== Exercise prompt ==
Return the lines below that contain "legal".

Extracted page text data
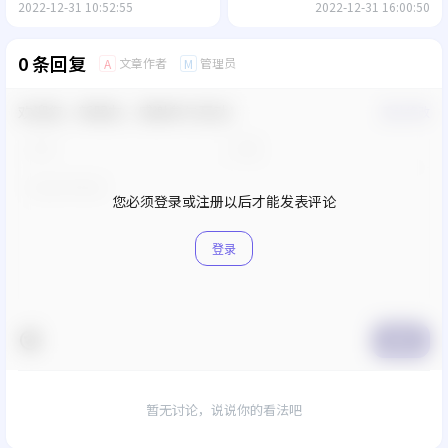
2022-12-31 10:52:55
2022-12-31 16:00:50
0 条回复
文章作者
管理员
A
M
欢迎您，新朋友，感谢参与互动！
确认修改
您必须登录或注册以后才能发表评论
登录
提交
暂无讨论，说说你的看法吧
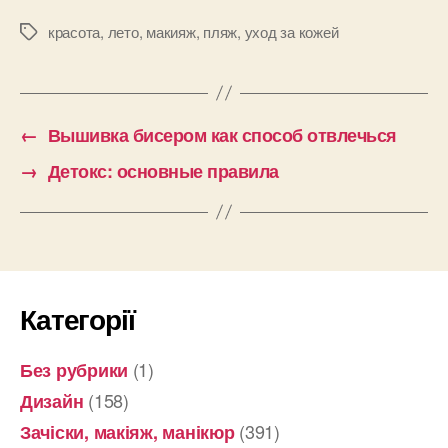
красота
,
лето
,
макияж
,
пляж
,
уход за кожей
Позначки
←
Вышивка бисером как способ отвлечься
→
Детокс: основные правила
Категорії
(1)
Без рубрики
(158)
Дизайн
(391)
Зачіски, макіяж, манікюр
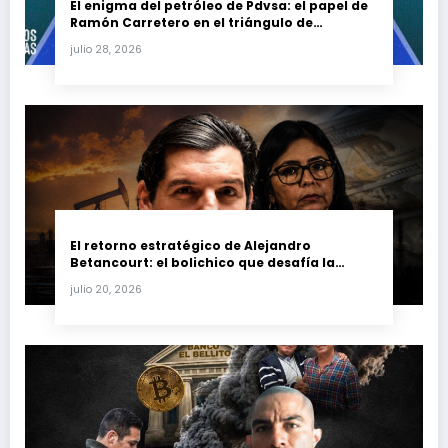
El enigma del petróleo de Pdvsa: el papel de
Ramón Carretero en el triángulo de
Carretero y su impacto en Venezuela y Cuba
julio 28, 2026
El retorno estratégico de Alejandro
Betancourt: el bolichico que desafía la
justicia y renueva su poder en la industria
julio 20, 2026
petrolera venezolana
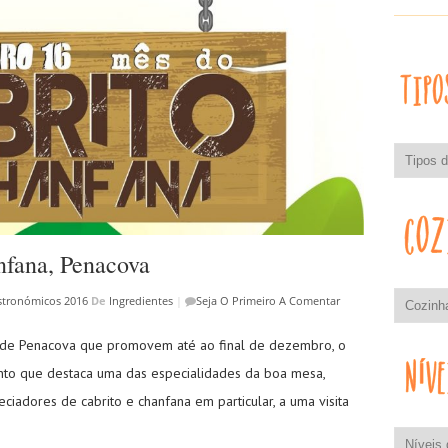
nfana, Penacova
stronómicos 2016
De
Ingredientes
|
Seja O Primeiro A Comentar
o de Penacova que promovem até ao final de dezembro, o
nto que destaca uma das especialidades da boa mesa,
eciadores de cabrito e chanfana em particular, a uma visita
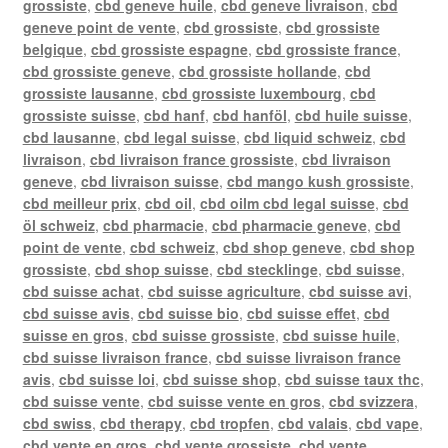
grossiste
,
cbd geneve huile
,
cbd geneve livraison
,
cbd
geneve point de vente
,
cbd grossiste
,
cbd grossiste
belgique
,
cbd grossiste espagne
,
cbd grossiste france
,
cbd grossiste geneve
,
cbd grossiste hollande
,
cbd
grossiste lausanne
,
cbd grossiste luxembourg
,
cbd
grossiste suisse
,
cbd hanf
,
cbd hanföl
,
cbd huile suisse
,
cbd lausanne
,
cbd legal suisse
,
cbd liquid schweiz
,
cbd
livraison
,
cbd livraison france grossiste
,
cbd livraison
geneve
,
cbd livraison suisse
,
cbd mango kush grossiste
,
cbd meilleur prix
,
cbd oil
,
cbd oilm cbd legal suisse
,
cbd
öl schweiz
,
cbd pharmacie
,
cbd pharmacie geneve
,
cbd
point de vente
,
cbd schweiz
,
cbd shop geneve
,
cbd shop
grossiste
,
cbd shop suisse
,
cbd stecklinge
,
cbd suisse
,
cbd suisse achat
,
cbd suisse agriculture
,
cbd suisse avi
,
cbd suisse avis
,
cbd suisse bio
,
cbd suisse effet
,
cbd
suisse en gros
,
cbd suisse grossiste
,
cbd suisse huile
,
cbd suisse livraison france
,
cbd suisse livraison france
avis
,
cbd suisse loi
,
cbd suisse shop
,
cbd suisse taux thc
,
cbd suisse vente
,
cbd suisse vente en gros
,
cbd svizzera
,
cbd swiss
,
cbd therapy
,
cbd tropfen
,
cbd valais
,
cbd vape
,
cbd vente en gros
,
cbd vente grossiste
,
cbd vente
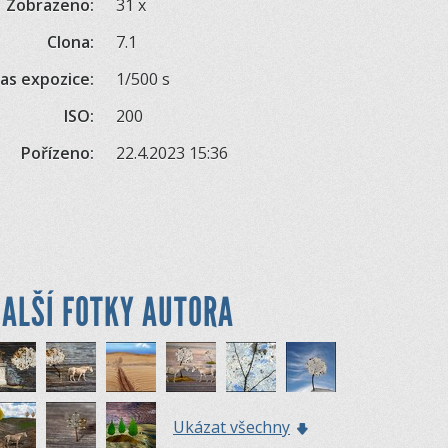
Zobrazeno:
31 x
Clona:
7.1
as expozice:
1/500 s
ISO:
200
Pořízeno:
22.4.2023 15:36
ALŠÍ FOTKY AUTORA
Ukázat všechny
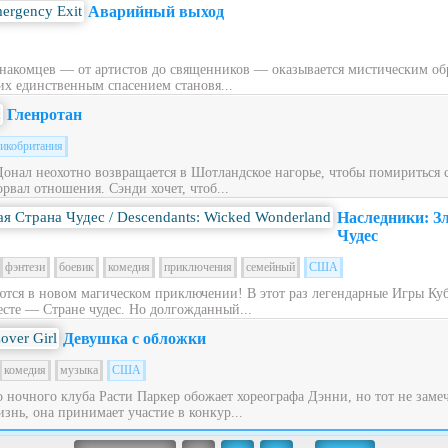
Аварийный выход
накомцев — от артистов до священников — оказывается мистическим обра
их единственным спасением становя...
Гленротан
икобритания
Донал неохотно возвращается в Шотландское нагорье, чтобы помириться
рвал отношения. Сэнди хочет, чтоб...
Наследники: З
Чудес
фэнтези
боевик
комедия
приключения
семейный
США
ся в новом магическом приключении! В этот раз легендарные Игры Куб
сте — Стране чудес. Но долгожданный...
Девушка с обложки
комедия
музыка
США
ночного клуба Расти Паркер обожает хореографа Дэнни, но тот не заме
знь, она принимает участие в конкур...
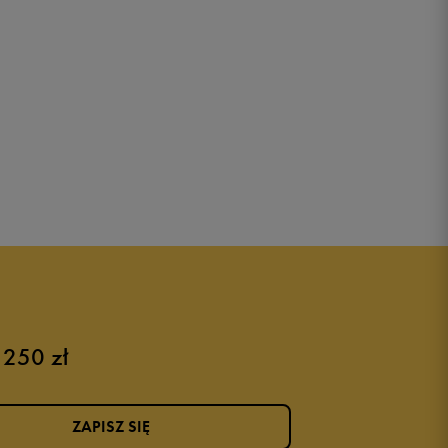
 250 zł
ZAPISZ SIĘ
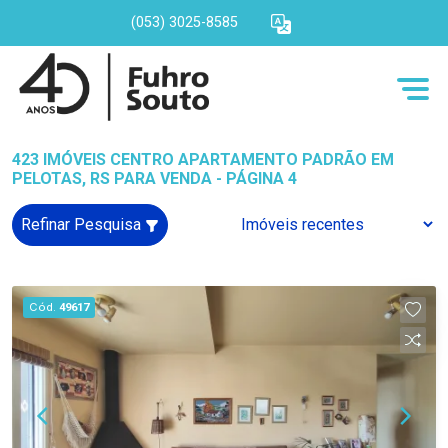
(053) 3025-8585
423 IMÓVEIS CENTRO APARTAMENTO PADRÃO EM
PELOTAS, RS PARA VENDA - PÁGINA 4
Refinar Pesquisa
Cód.
49617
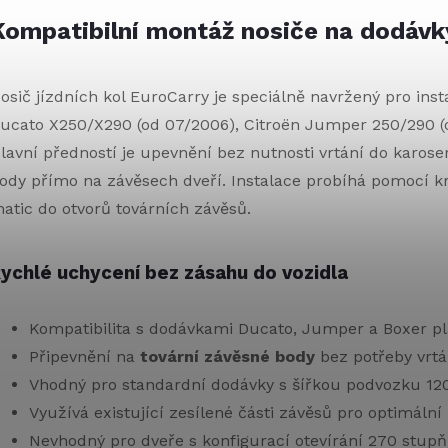
Kompatibilní montáž nosiče na dodávk
osič jízdních kol EuroCarry je speciálně navržený pro inst
ucato X250/X290 (od 07/2006), Citroën Jumper 250/290 (o
lavní předností je upevnění bez nutnosti vrtání do karoser
ody přímo na závěsech dveří. Instalace probíhá pomocí
atic do otvorů továrních závěsů.
ychlé uchycení bez zásahu do vozidla
Kompatibilita s dodávkami Ducato, Jumper a Boxer p
Připevnění na
tovární závěsné body
bez potřeby vrtá
Vhodný pro standardní dodávky s šířkou podvozku 12
Využívá existující zesílené části závěsů pro optimální
Nevhodný pro dveře s konfigurací otevírání 270 stup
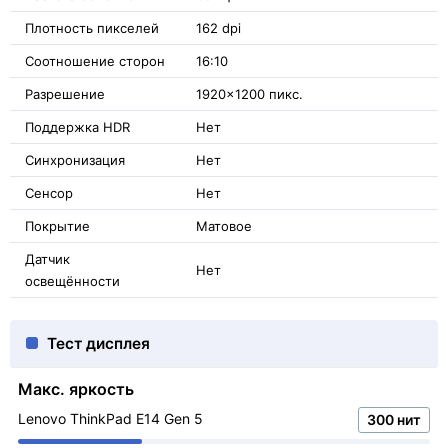
Плотность пикселей
162 dpi
Соотношение сторон
16:10
Разрешение
1920x1200 пикс.
Поддержка HDR
Нет
Синхронизация
Нет
Сенсор
Нет
Покрытие
Матовое
Датчик
Нет
освещённости
Тест дисплея
Макс. яркость
Lenovo ThinkPad E14 Gen 5
300 нит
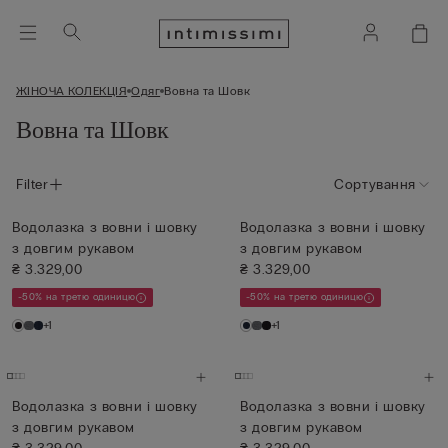
ЖІНОЧА КОЛЕКЦІЯ
Одяг
Вовна та Шовк
Вовна та Шовк
Filter
Сортування
Водолазка з вовни і шовку
Водолазка з вовни і шовку
з довгим рукавом
з довгим рукавом
₴ 3.329,00
₴ 3.329,00
-50% на третю одиницю
-50% на третю одиницю
+1
+1
Водолазка з вовни і шовку
Водолазка з вовни і шовку
з довгим рукавом
з довгим рукавом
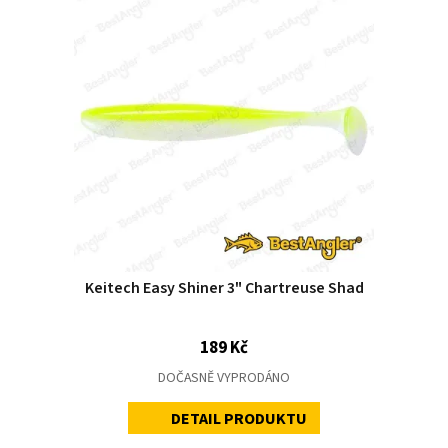
Keitech Easy Shiner 3" Chartreuse Shad
189 Kč
DOČASNĚ VYPRODÁNO
DETAIL PRODUKTU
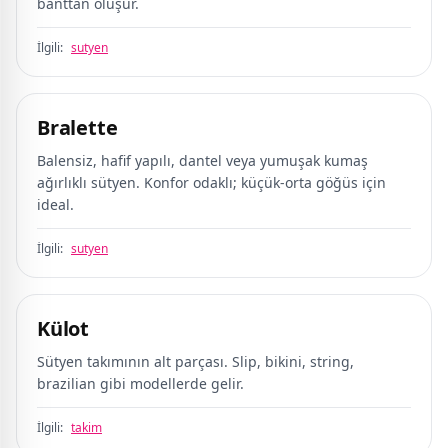
banttan oluşur.
İlgili:
sutyen
Bralette
Balensiz, hafif yapılı, dantel veya yumuşak kumaş
ağırlıklı sütyen. Konfor odaklı; küçük-orta göğüs için
ideal.
İlgili:
sutyen
Külot
Sütyen takımının alt parçası. Slip, bikini, string,
brazilian gibi modellerde gelir.
İlgili:
takim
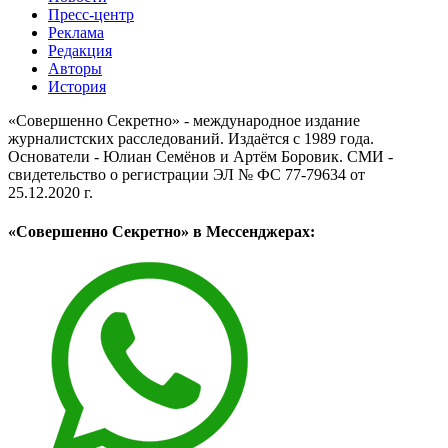
Пресс-центр
Реклама
Редакция
Авторы
История
«Совершенно Секретно» - международное издание
журналистских расследований. Издаётся с 1989 года.
Основатели - Юлиан Семёнов и Артём Боровик. CМИ -
свидетельство о регистрации ЭЛ № ФС 77-79634 от
25.12.2020 г.
«Совершенно Секретно» в Мессенджерах:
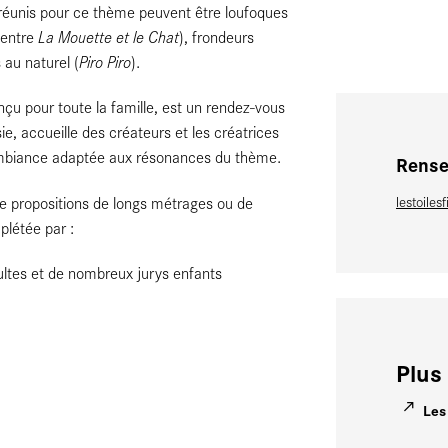
 réunis pour ce thème peuvent être loufoques
La Mouette et le Chat
 entre
), frondeurs
Piro Piro
 au naturel (
).
conçu pour toute la famille, est un rendez-vous
ésie, accueille des créateurs et les créatrices
ambiance adaptée aux résonances du thème.
Rense
e propositions de longs métrages ou de
lestoile
plétée par :
ltes et de nombreux jurys enfants
Plus 
Les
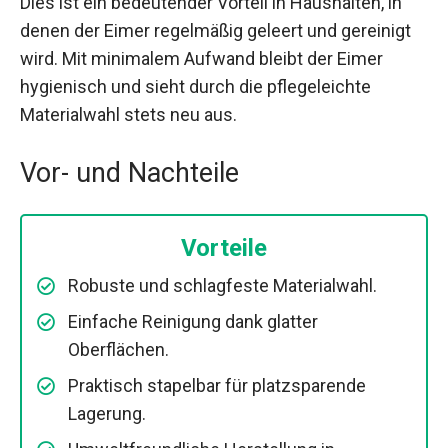
Dies ist ein bedeutender Vorteil in Haushalten, in
denen der Eimer regelmäßig geleert und gereinigt
wird. Mit minimalem Aufwand bleibt der Eimer
hygienisch und sieht durch die pflegeleichte
Materialwahl stets neu aus.
Vor- und Nachteile
Vorteile
Robuste und schlagfeste Materialwahl.
Einfache Reinigung dank glatter
Oberflächen.
Praktisch stapelbar für platzsparende
Lagerung.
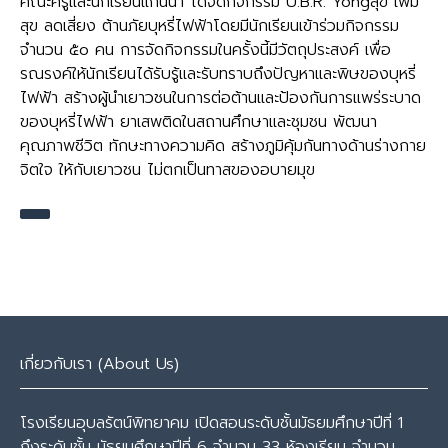
คณะครูและนักเรียนแกนนำ ได้จัดกิจกรรม U.B.R. Yongสุข เพิ่ม
สุข ลดเสี่ยง ต้านภัยบุหรี่ไฟฟ้าโดยมีนักเรียนเข้าร่วมกิจกรรม
จำนวน ๕o คน การจัดกิจกรรมในครั้งนี้มีวัตถุประสงค์ เพื่อ
รณรงค์ให้นักเรียนได้รับรู้และรับทราบถึงปัญหาและพิษของบุหรี่
ไฟฟ้า สร้างผู้นำเยาวชนในการต่อต้านและป้องกันการแพร่ระบาด
ของบุหรี่ไฟฟ้า ยาเสพติดในสถานศึกษาและชุมชน พัฒนา
คุณภาพชีวิต ทักษะทางความคิด สร้างภูมิคุ้มกันทางด้านร่างกาย
จิตใจ ให้กับเยาวชน ไม่ตกเป็นทาสของอบายมุข
เกี่ยวกับเรา (About Us)
โรงเรียนอุบลรัตน์พิทยาคม เปิดสอนระดับชั้นมัธยมศึกษาปีที่ 1
ถึงระดับชั้น มัธยมศึกษาปีที่ 6 จำนวน 33 ห้องเรียน จำนวน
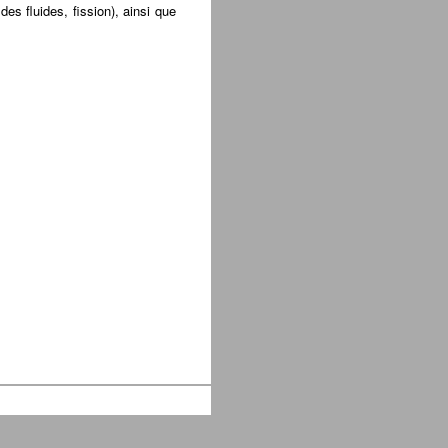
es fluides, fission), ainsi que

== Your response ==
cbd legal suisse
cbd oilm cbd legal suisse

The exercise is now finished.